• _Requirement_: What does the data read, word for word, from the line containing "Tenisowy hołd dla bohaterów. Zacięta" through its final line? Give those lines only.

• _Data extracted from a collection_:

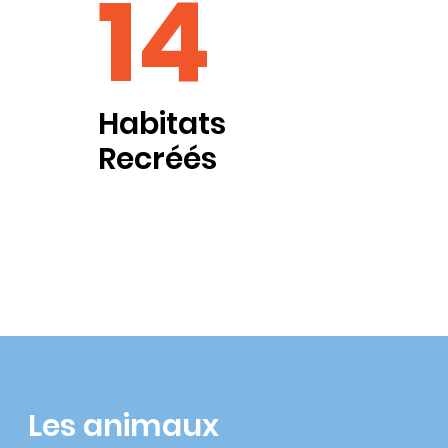
14
Habitats
Recréés
Les animaux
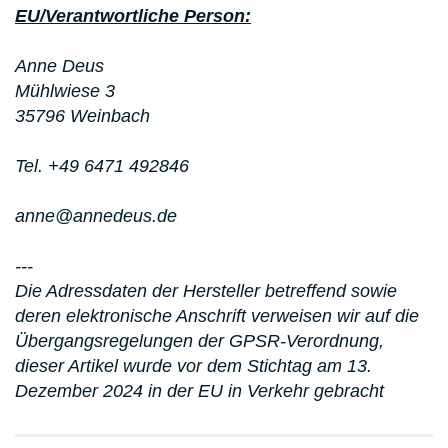
EU/Verantwortliche Person:
Anne Deus
Mühlwiese 3
35796 Weinbach
Tel. +49 6471 492846
anne@annedeus.de
---
Die Adressdaten der Hersteller betreffend sowie
deren elektronische Anschrift verweisen wir auf die
Übergangsregelungen der GPSR-Verordnung,
dieser Artikel wurde vor dem Stichtag am 13.
Dezember 2024 in der EU in Verkehr gebracht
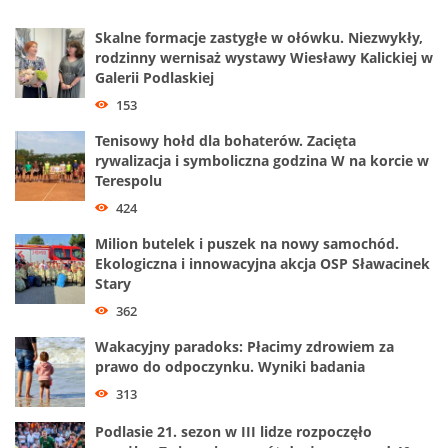
Skalne formacje zastygłe w ołówku. Niezwykły,
rodzinny wernisaż wystawy Wiesławy Kalickiej w
Galerii Podlaskiej
153
Tenisowy hołd dla bohaterów. Zacięta
rywalizacja i symboliczna godzina W na korcie w
Terespolu
424
Milion butelek i puszek na nowy samochód.
Ekologiczna i innowacyjna akcja OSP Sławacinek
Stary
362
Wakacyjny paradoks: Płacimy zdrowiem za
prawo do odpoczynku. Wyniki badania
313
Podlasie 21. sezon w III lidze rozpoczęło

• _Task response_:
Tenisowy hołd dla bohaterów. Zacięta
rywalizacja i symboliczna godzina W na korcie w
Terespolu
424
Milion butelek i puszek na nowy samochód.
Ekologiczna i innowacyjna akcja OSP Sławacinek
Stary
362
Wakacyjny paradoks: Płacimy zdrowiem za
prawo do odpoczynku. Wyniki badania
313
Podlasie 21. sezon w III lidze rozpoczęło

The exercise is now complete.